Na realidade, as roupas que queria manter somavam dois embrulhos, e Nynaeve lamentou todo e qualquer ponto de costura que precisaria deixar para trás. Até a seda azul decotada. Não que quisesse voltar a usar algo parecido um dia — com certeza não pretendia nem tocar no vestido vermelho, não até entregar o pacote intacto para alguma Aes Sedai em Salidar —, mas não pôde deixar de fazer os cálculos mentais de quanto somariam as roupas, os cavalos e os carroções que tinham abandonado desde que partiram de Tanchico. Fora a carruagem e os barris de tintura. Até Elayne teria franzido o cenho se um dia chegasse a pensar no assunto. Aquela jovem acreditava que sempre haveria dinheiro quando enfiasse a mão na bolsa.

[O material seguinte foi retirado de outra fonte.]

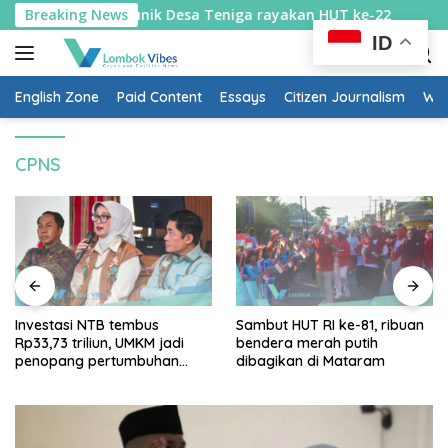
Skip
k diburu: Cara unik Desa Teniga rayakan HUT ke-22
Breaking News
In
to
ID
content
English Zone
Paid Content
Essays
Citizen Journalism
Wow
CPNS
Investasi NTB tembus
Sambut HUT RI ke-81, ribuan
Rp33,73 triliun, UMKM jadi
bendera merah putih
penopang pertumbuhan
dibagikan di Mataram
ekonomi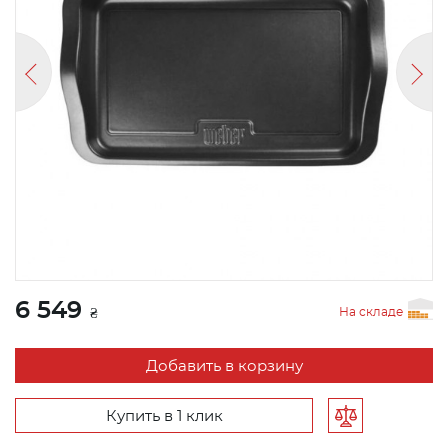
6 549
На складе
₴
Добавить в корзину
Купить в 1 клик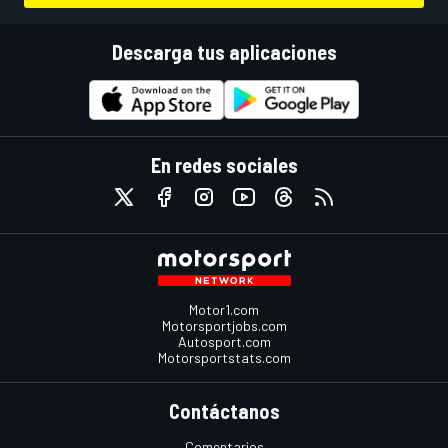
Descarga tus aplicaciones
En redes sociales
Motor1.com
Motorsportjobs.com
Autosport.com
Motorsportstats.com
Contáctanos
Comentarios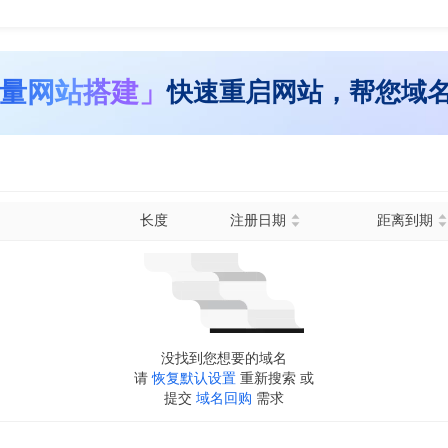
量网站搭建」
快速重启网站，帮您域
长度
注册日期
距离到期
没找到您想要的域名
请
恢复默认设置
重新搜索 或
提交
域名回购
需求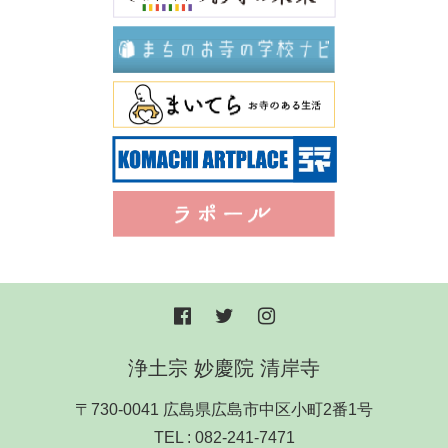
浄土宗 妙慶院 清岸寺
〒730-0041 広島県広島市中区小町2番1号
TEL :
082-241-7471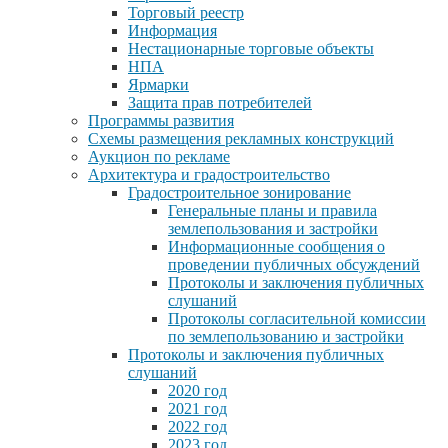
Торговый реестр
Информация
Нестационарные торговые объекты
НПА
Ярмарки
Защита прав потребителей
Программы развития
Схемы размещения рекламных конструкций
Аукцион по рекламе
Архитектура и градостроительство
Градостроительное зонирование
Генеральные планы и правила
землепользования и застройки
Информационные сообщения о
проведении публичных обсуждений
Протоколы и заключения публичных
слушаний
Протоколы согласительной комиссии
по землепользованию и застройки
Протоколы и заключения публичных
слушаний
2020 год
2021 год
2022 год
2023 год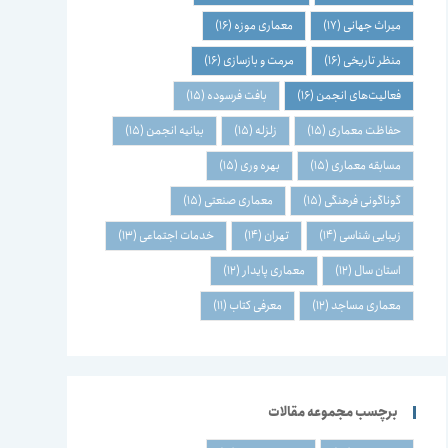
میراث جهانی
(17)
معماری موزه
(16)
منظر تاریخی
(16)
مرمت و بازسازی
(16)
فعالیت‌های انجمن
(16)
بافت فرسوده
(15)
حفاظت معماری
(15)
زلزله
(15)
بیانیه انجمن
(15)
مسابقه معماری
(15)
بهره وری
(15)
گوناگونی فرهنگی
(15)
معماری صنعتی
(15)
زیبایی شناسی
(14)
تهران
(14)
خدمات اجتماعی
(13)
استان سال
(12)
معماری پایدار
(12)
معماری مساجد
(12)
معرفی کتاب
(11)
برچسب مجموعه مقالات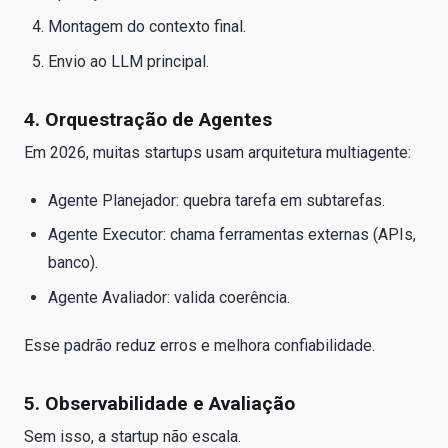
Montagem do contexto final.
Envio ao LLM principal.
4. Orquestração de Agentes
Em 2026, muitas startups usam arquitetura multiagente:
Agente Planejador: quebra tarefa em subtarefas.
Agente Executor: chama ferramentas externas (APIs,
banco).
Agente Avaliador: valida coerência.
Esse padrão reduz erros e melhora confiabilidade.
5. Observabilidade e Avaliação
Sem isso, a startup não escala.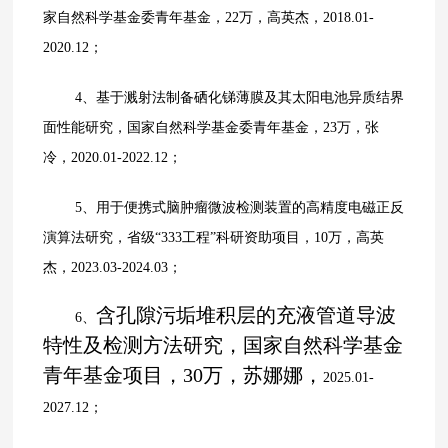
家自然科学基金委青年基金，
22
万，高英杰，
2018.01-
2020.12
；
4、
基于溅射法制备硒化锑薄膜及其太阳电池异质结界
面性能研究，国家自然科学基金委青年基金，
23
万，张
冷，
2020.01-2022.12
；
5、
用于便携式脑肿瘤微波检测装置的高精度电磁正反
演算法研究，
省级“
333
工程”科研资助项目，
10
万，高英
杰，
2023.03-2024.03
；
含孔隙污垢堆积层的充液管道导波
6、
特性及检测方法研究，国家自然科学基金
青年基金项目，30万，苏娜娜，
2025.01-
2027.12；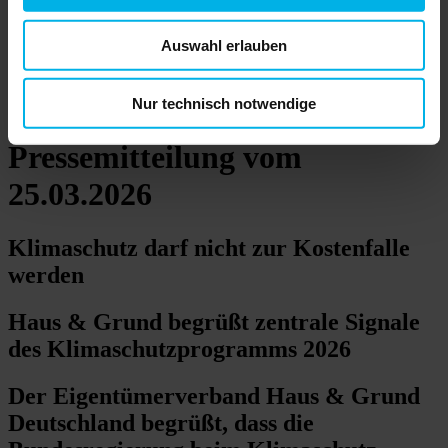
Auswahl erlauben
Topthemen
Nur technisch notwendige
Muster
anzeigen
Pressemitteilung vom
25.03.2026
Klimaschutz darf nicht zur Kostenfalle
werden
Haus & Grund begrüßt zentrale Signale
des Klimaschutzprogramms 2026
Der Eigentümerverband Haus & Grund
Deutschland begrüßt, dass die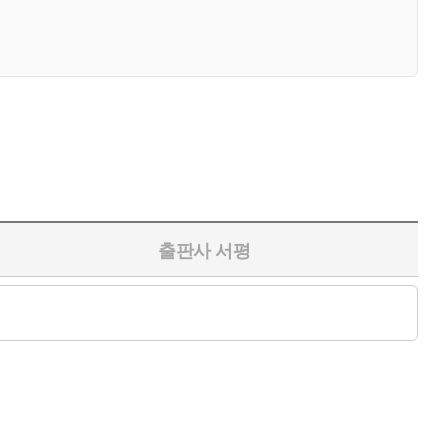
출판사 서평
던 출발점이며 분수령이 된 것이 이 시집이다. 제목 <연인들>은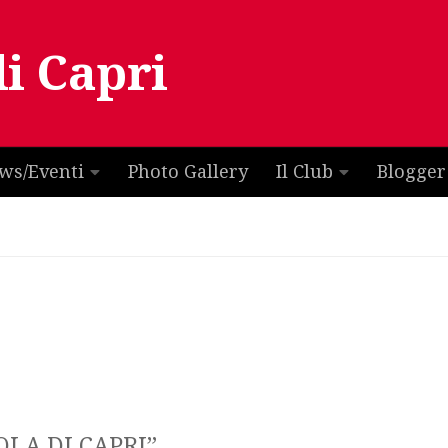
di Capri
ws/Eventi
Photo Gallery
Il Club
Blogger
OLA DI CAPRI”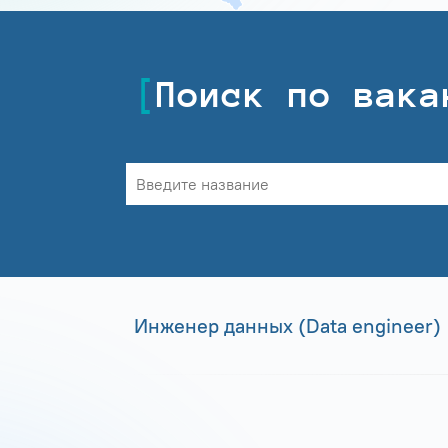
Поиск по вака
Инженер данных (Data engineer)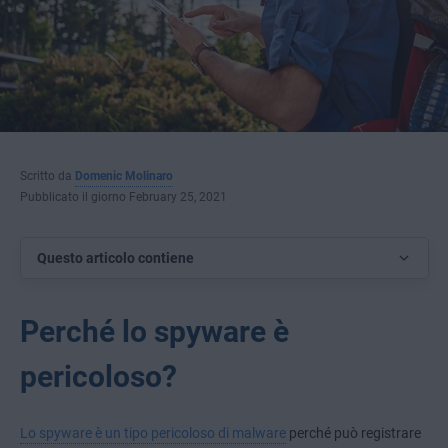
Scritto da
Domenic Molinaro
Pubblicato il giorno February 25, 2021
Questo articolo contiene
Perché lo spyware è
pericoloso?
Lo spyware è un tipo pericoloso di malware
perché può registrare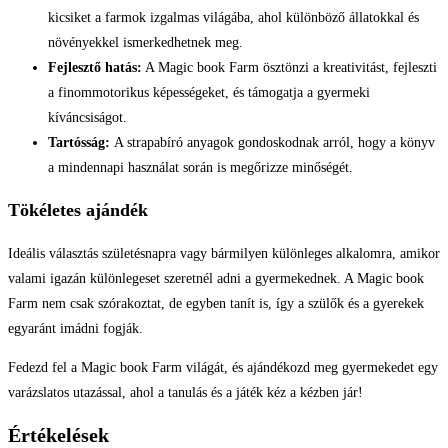
kicsiket a farmok izgalmas világába, ahol különböző állatokkal és
növényekkel ismerkedhetnek meg.
Fejlesztő hatás:
A Magic book Farm ösztönzi a kreativitást, fejleszti
a finommotorikus képességeket, és támogatja a gyermeki
kíváncsiságot.
Tartósság:
A strapabíró anyagok gondoskodnak arról, hogy a könyv
a mindennapi használat során is megőrizze minőségét.
Tökéletes ajándék
Ideális választás születésnapra vagy bármilyen különleges alkalomra, amikor
valami igazán különlegeset szeretnél adni a gyermekednek. A Magic book
Farm nem csak szórakoztat, de egyben tanít is, így a szülők és a gyerekek
egyaránt imádni fogják.
Fedezd fel a Magic book Farm világát, és ajándékozd meg gyermekedet egy
varázslatos utazással, ahol a tanulás és a játék kéz a kézben jár!
Értékelések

Nynaeve ainda estava preparando a segunda trouxa quando Elayne voltou e, em silêncio, se trocou e pôs um vestido de seda azul. Continuou calada, a não ser pelos resmungos quando precisou flexionar os braços atrás do corpo para abotoar a roupa. Caso ela tivesse pedido, Nynaeve teria ajudado, mas, como não aconteceu, ficou observando-a em busca de machucados enquanto ela se trocava. Pensava ter ouvido um grito, minutos antes de Elayne aparecer, e, se ela e Birgitte tivessem chegado às vias de fato… Nynaeve não tinha certeza se ficou contente por não encontrar nenhum machucado. Uma embarcação as confinaria tanto quanto aquele carroção, de certa forma, e isso não seria nada agradável caso as duas ficassem saindo no tapa. Por outro lado, poderia ter sido bom elas extravasarem um pouco de seus temperamentos animalescos.

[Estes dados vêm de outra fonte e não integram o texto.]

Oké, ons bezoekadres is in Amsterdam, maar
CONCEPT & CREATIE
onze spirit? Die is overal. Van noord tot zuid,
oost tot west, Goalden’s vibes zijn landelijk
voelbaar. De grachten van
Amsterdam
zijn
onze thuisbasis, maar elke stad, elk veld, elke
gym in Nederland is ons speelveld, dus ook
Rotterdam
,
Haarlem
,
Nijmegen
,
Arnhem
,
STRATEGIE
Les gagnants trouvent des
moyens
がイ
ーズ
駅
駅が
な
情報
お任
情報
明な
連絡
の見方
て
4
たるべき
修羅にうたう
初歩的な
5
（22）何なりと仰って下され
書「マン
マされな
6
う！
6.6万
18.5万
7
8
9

Elayne não disse uma palavra enquanto recolhia seus pertences, nem mesmo quando Nynaeve perguntou, em tom bastante cordial, aonde ela tinha ido tão afobada. Aquilo só rendeu um queixo empinado e um olhar frio, como se a garota pensasse que já estava ocupando o trono da mãe.
Às vezes, Elayne ficava muito quieta, e de um jeito que dizia bem mais do que palavras seriam capazes. Ao encontrar as três bolsas restantes, ela fez uma pausa antes de pegá-las, e a temperatura dentro do carroção pareceu baixar consideravelmente, embora tais bolsas fossem apenas a parte que lhe cabia. Nynaeve estava cansada de suas reclamações a respeito de como ela distribuía as moedas. Que Elayne observasse o dinheiro se esvaindo aos poucos e percebesse que em algum momento ele poderia acabar. Todavia, quando a garota notou que o anel sumira e que a caixa escura ainda estava ali…
Elayne suspendeu a caixa, destampou-a e estreitou os lábios enquanto analisava o conteúdo: os outros dois ter’angreal que elas haviam trazido de Tear. Um disquinho de ferro trabalhado nos dois lados com uma espiral estreita e uma placa fina com cinco polegadas de comprimento, aparentemente de âmbar e mais dura que aço, com uma mulher adormecida entalhada por dentro. Ambos poderiam ser usados para adentrar Tel’aran’rhiod, embora sem tanta facilidade ou tão bem quanto com o anel. Para fazer uso de qualquer um dos dois, era necessário canalizar Espírito, o único dos Cinco Poderes que podia ser canalizado durante o sono. Deixá-los com Elayne parecera o correto a Nynaeve, já que estava assumindo o cuidado do anel. Elayne fechou a caixa com um clique súbito, encarou-a com frieza e enfiou o objeto em uma de suas trouxas, junto da flecha de prata. Seu silêncio era estrondoso.